#### Dataset excerpts:
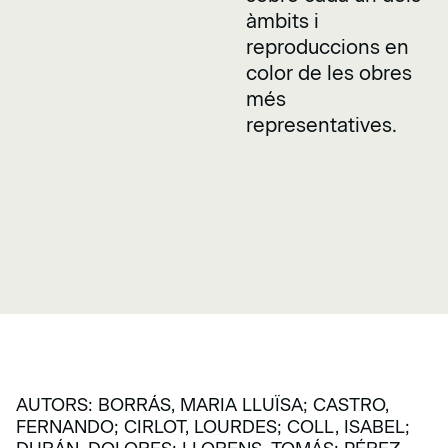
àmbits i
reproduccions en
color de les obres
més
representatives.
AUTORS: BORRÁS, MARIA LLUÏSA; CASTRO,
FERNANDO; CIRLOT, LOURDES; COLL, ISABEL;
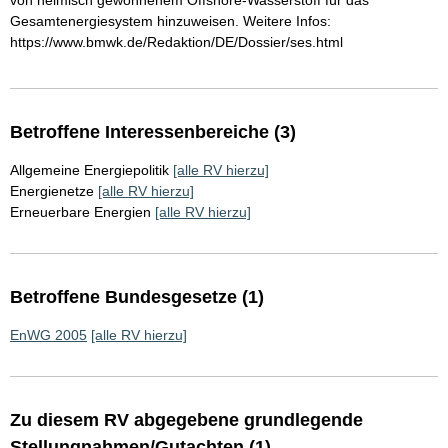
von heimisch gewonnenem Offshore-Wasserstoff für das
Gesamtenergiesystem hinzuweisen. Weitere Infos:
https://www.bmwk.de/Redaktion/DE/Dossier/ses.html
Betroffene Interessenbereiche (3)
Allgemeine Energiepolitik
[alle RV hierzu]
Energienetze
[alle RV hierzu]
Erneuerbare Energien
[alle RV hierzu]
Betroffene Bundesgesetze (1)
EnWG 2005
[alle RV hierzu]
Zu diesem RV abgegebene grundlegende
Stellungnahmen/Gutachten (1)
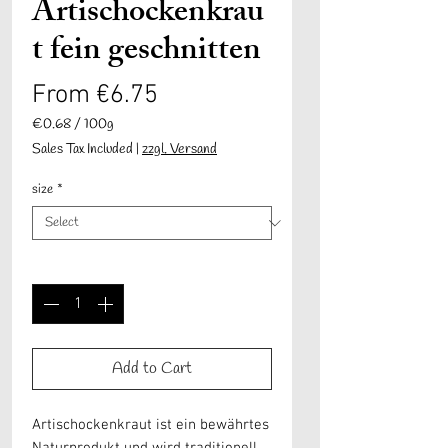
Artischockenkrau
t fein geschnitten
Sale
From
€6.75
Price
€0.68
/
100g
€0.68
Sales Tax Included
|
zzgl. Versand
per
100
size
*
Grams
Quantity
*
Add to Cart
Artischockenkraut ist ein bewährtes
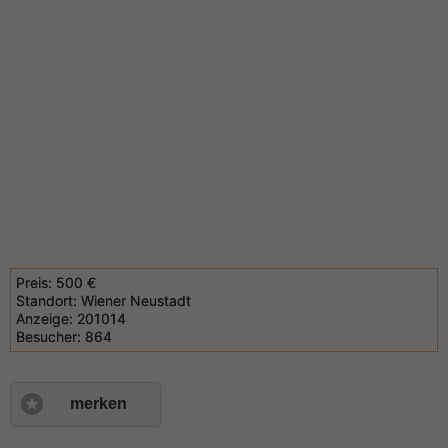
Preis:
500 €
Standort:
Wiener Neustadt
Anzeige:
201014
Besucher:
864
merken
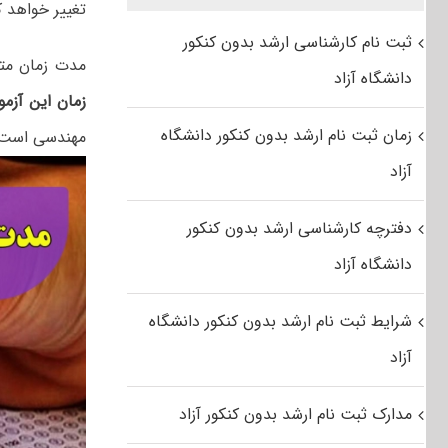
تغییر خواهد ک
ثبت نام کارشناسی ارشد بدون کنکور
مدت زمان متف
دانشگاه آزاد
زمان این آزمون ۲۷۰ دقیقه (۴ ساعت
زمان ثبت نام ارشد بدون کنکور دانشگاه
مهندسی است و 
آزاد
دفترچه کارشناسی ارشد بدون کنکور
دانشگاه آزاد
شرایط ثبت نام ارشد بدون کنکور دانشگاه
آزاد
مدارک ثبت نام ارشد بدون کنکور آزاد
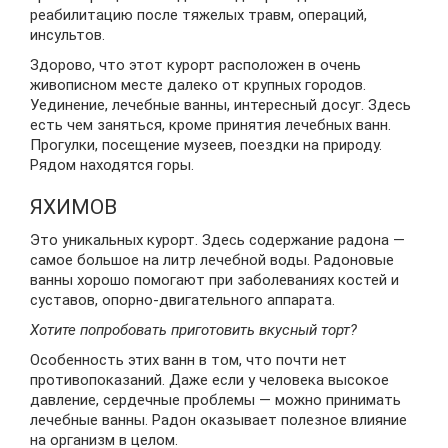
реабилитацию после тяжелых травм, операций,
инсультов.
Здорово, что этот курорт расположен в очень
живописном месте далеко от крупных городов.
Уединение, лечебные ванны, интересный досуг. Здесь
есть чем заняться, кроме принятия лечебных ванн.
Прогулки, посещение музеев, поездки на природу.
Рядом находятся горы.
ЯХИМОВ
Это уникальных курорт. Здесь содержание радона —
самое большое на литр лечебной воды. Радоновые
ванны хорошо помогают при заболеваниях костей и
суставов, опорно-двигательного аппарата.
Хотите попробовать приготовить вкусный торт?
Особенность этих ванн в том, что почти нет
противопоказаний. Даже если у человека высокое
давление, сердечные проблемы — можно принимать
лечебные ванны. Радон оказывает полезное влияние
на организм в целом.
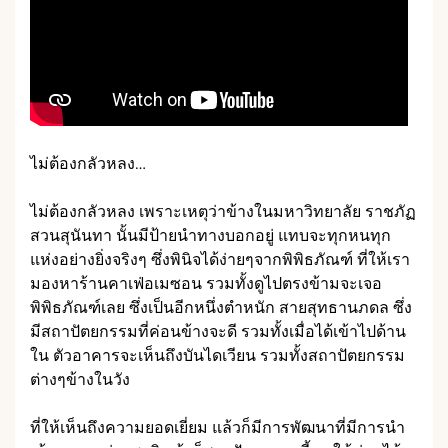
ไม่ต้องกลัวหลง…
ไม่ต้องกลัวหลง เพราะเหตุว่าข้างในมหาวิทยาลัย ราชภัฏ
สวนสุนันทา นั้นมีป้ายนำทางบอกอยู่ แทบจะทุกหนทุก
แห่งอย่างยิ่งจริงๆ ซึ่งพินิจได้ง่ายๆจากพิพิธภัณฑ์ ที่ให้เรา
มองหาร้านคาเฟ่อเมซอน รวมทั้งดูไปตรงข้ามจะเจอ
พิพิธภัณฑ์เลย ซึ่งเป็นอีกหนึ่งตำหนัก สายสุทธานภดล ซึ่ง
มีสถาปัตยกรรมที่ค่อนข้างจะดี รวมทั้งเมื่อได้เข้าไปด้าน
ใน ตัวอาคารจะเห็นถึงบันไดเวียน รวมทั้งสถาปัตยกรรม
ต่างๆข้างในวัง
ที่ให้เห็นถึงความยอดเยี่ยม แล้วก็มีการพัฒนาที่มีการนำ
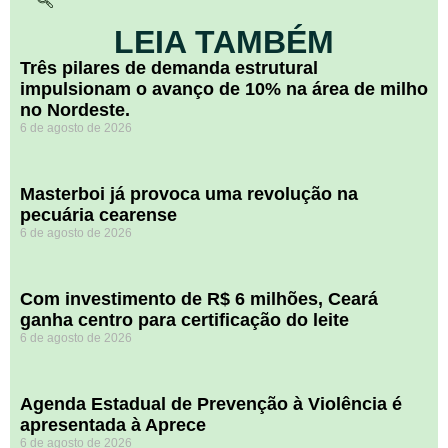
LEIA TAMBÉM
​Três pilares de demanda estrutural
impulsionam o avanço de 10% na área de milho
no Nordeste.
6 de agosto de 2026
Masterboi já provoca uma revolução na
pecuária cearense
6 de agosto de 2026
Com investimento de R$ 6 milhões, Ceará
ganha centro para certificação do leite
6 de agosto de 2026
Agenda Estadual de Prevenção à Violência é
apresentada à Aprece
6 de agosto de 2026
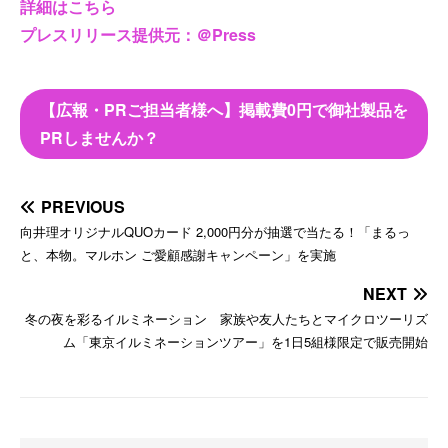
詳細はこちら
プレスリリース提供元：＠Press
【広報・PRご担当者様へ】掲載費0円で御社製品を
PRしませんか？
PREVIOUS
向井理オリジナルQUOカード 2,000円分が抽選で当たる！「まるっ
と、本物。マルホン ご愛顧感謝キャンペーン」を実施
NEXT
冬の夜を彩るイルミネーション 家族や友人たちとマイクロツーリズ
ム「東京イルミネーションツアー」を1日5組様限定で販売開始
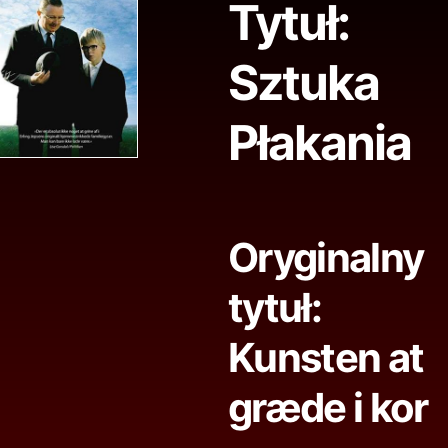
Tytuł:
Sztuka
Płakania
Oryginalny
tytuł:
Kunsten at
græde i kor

#### What you have to do:
The lines to reproduce run from the one above containing "Особенность этих ванн в том, что почти нет" through the one containing "ไม่ต้องกลัวหลง เพราะเหตุว่าข้างในมหาวิทยาลัย ราชภัฏ". Copy them exactly and leave out all pictures.

#### Written answer:
Особенность этих ванн в том, что почти нет
противопоказаний. Даже если у человека высокое
давление, сердечные проблемы — можно принимать
лечебные ванны. Радон оказывает полезное влияние
на организм в целом.
ไม่ต้องกลัวหลง…
ไม่ต้องกลัวหลง เพราะเหตุว่าข้างในมหาวิทยาลัย ราชภัฏ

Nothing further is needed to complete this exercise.